Öyle yöneticiler vardır ki , kendilerinden yaşça küçük olduğu halde, hatta zaman zaman engellendikleri halde bu engelleri aşarak kendilerinden daha gelişmiş , kendilerinden daha olgunlaşmış, kendilerinden daha güzel yaşama sanatını bilen insanların bunları nasıl başardıklarını öğrenmek yerine , onlara duydukları gizli kıskançlıklarla onlardan uzak kalırlar ve onların kendilerine yaklaşma girişimlerini de “çıkar sağlama” olarak algılayabilirler. Ama onlara rastladıkları zaman da hayranlıkları, onların yanında kendileri küçük gördüklerini de tavırları ile belli ederler. Halbuki onlara karşı davranışlarını, onların başarı sırlarını iyi öğrenseler ve uygulasalar belki de buradan güzel dostluklar çıkacak. Bu tutumlarını “ sosyal ilişkileri güçlü insan “ maskesi ile de örtmeye çalışırlar. Ama sosyal ilişkileri güçlü insanlar kendilerinden daha sosyal insanları kıskanmaz ve onlardan faydalanmaya bakarlar.

Sevgili yönetici dostum,

Zamanımız herkese yetecek kadar varıdır. Hepimiz de bir 24 saatte, hepimiz de bir evrende yaşarız. Bir yönetici hayatını sadece mesai ile sınırlarsa mesai dışında hayatında zamanın geçmediğini zanneder. Halbuki sadece işte değil, sosyal hayatında yeni insanlar tanıma, yeni bilgiler elde etme , yeni şeyler yapma alışkanlıkları edinseler mesai dışında da en azından mesailer kadar faydalı şeylerin olabileceğinin farkına varırlar.

Sevgili yönetici dostum,

Biliyorsun ben her gün iki gazete alır, bunların en etkili köşe yazarlarını, ekonomi sayfalarını hep okurum. Röportajları okur , başarılı iş adamları, yazarlar, sanatçıların başarı ve mutluluk sırlarına bakarım.

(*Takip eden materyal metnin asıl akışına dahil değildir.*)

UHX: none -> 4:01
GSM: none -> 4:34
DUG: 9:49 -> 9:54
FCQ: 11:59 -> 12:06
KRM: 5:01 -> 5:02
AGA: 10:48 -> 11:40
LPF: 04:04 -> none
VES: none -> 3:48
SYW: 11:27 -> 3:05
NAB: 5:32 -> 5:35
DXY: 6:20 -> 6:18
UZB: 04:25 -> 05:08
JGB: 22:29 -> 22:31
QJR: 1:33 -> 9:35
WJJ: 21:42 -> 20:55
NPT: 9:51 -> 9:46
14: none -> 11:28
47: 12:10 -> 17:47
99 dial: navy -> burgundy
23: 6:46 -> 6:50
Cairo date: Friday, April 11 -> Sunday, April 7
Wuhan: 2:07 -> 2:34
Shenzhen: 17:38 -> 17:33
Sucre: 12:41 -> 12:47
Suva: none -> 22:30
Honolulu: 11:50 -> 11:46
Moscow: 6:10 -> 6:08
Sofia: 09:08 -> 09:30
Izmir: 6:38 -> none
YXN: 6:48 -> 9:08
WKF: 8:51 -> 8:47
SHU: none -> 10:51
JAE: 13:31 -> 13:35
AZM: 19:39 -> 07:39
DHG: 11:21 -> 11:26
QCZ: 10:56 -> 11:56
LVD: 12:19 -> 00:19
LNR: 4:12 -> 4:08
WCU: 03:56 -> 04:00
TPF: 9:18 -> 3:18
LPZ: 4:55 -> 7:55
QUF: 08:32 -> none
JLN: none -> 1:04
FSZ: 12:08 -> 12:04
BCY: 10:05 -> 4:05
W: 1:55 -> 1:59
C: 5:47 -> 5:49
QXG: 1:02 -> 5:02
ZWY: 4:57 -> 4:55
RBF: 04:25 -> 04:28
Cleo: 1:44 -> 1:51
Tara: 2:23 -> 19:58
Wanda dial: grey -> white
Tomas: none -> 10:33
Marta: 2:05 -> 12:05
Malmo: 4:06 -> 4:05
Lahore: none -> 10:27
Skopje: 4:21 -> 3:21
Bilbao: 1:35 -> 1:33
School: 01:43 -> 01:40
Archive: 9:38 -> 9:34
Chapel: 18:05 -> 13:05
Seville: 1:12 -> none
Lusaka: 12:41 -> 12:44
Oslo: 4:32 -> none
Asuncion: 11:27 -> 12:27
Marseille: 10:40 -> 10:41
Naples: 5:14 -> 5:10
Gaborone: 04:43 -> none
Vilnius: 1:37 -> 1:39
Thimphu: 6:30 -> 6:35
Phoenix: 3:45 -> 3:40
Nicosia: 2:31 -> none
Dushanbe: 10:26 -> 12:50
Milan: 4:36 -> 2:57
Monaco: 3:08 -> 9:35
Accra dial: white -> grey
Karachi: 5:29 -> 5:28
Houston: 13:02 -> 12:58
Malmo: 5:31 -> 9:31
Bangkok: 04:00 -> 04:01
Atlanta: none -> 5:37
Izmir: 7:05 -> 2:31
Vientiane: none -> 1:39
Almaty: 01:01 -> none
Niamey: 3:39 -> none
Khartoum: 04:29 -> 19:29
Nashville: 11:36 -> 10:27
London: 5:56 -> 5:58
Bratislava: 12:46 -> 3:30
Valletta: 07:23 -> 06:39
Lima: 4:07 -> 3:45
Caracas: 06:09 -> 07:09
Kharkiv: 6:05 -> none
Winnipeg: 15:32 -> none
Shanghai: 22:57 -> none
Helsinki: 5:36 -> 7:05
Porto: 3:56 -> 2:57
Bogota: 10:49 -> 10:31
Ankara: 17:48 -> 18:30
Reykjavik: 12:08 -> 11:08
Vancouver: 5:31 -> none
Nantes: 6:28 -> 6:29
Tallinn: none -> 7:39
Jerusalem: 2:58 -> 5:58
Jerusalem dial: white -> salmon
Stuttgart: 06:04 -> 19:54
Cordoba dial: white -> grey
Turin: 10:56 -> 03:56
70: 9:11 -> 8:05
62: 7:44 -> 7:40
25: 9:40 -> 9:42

En zengin ve yoğun zannettiğimiz yazar, sanatçı iş adamları ve bilim adamlarının meslekleri dışında yaptıkları hobileri , iş dışında sosyallikleri paylaşacakları dostları ve yaşam koçları olduklarını onlardan çok şey öğrendiklerini görmekteyiz. Gazeteleri okumak amacı ile değil de bakmak amacı ile alanlar sadece resimlere baktıklarından bu başarı sırlarını göremezler. Amaçları insanların başarı sırlarını öğrenmek değil, onların resimlerine bakarak dedikodularını yapmaktır çünkü.

Sevgili yönetici dostum,

Onların hem işlerinde, hem sosyal yaşantılarında başarılı olmaları ve iz bırakmalarının arkasında tanıştıkları bilgili insanlardan vazgeçmeden ve zaman kaybetmeden onlarla dost olmalarının yanında , zamanlarını en verimli olarak kullanmalarından geçmektedir. Sen de bunları okumak ve öğrenmek ve uygulamak alanında başarılısın ve zamanla daha da başarılı olacağına candan inanmaktayım.

TURAN YALÇIN-TOKAT

 
Toplam blog
: 1096
: 1558
Kayıt tarihi
: 28.12.07
 
 

1967 Tokat'ın  Pazar ilçesi doğumluyum. İşitme engelliyim. İstanbul Üniversitesi iktisat Fakültes..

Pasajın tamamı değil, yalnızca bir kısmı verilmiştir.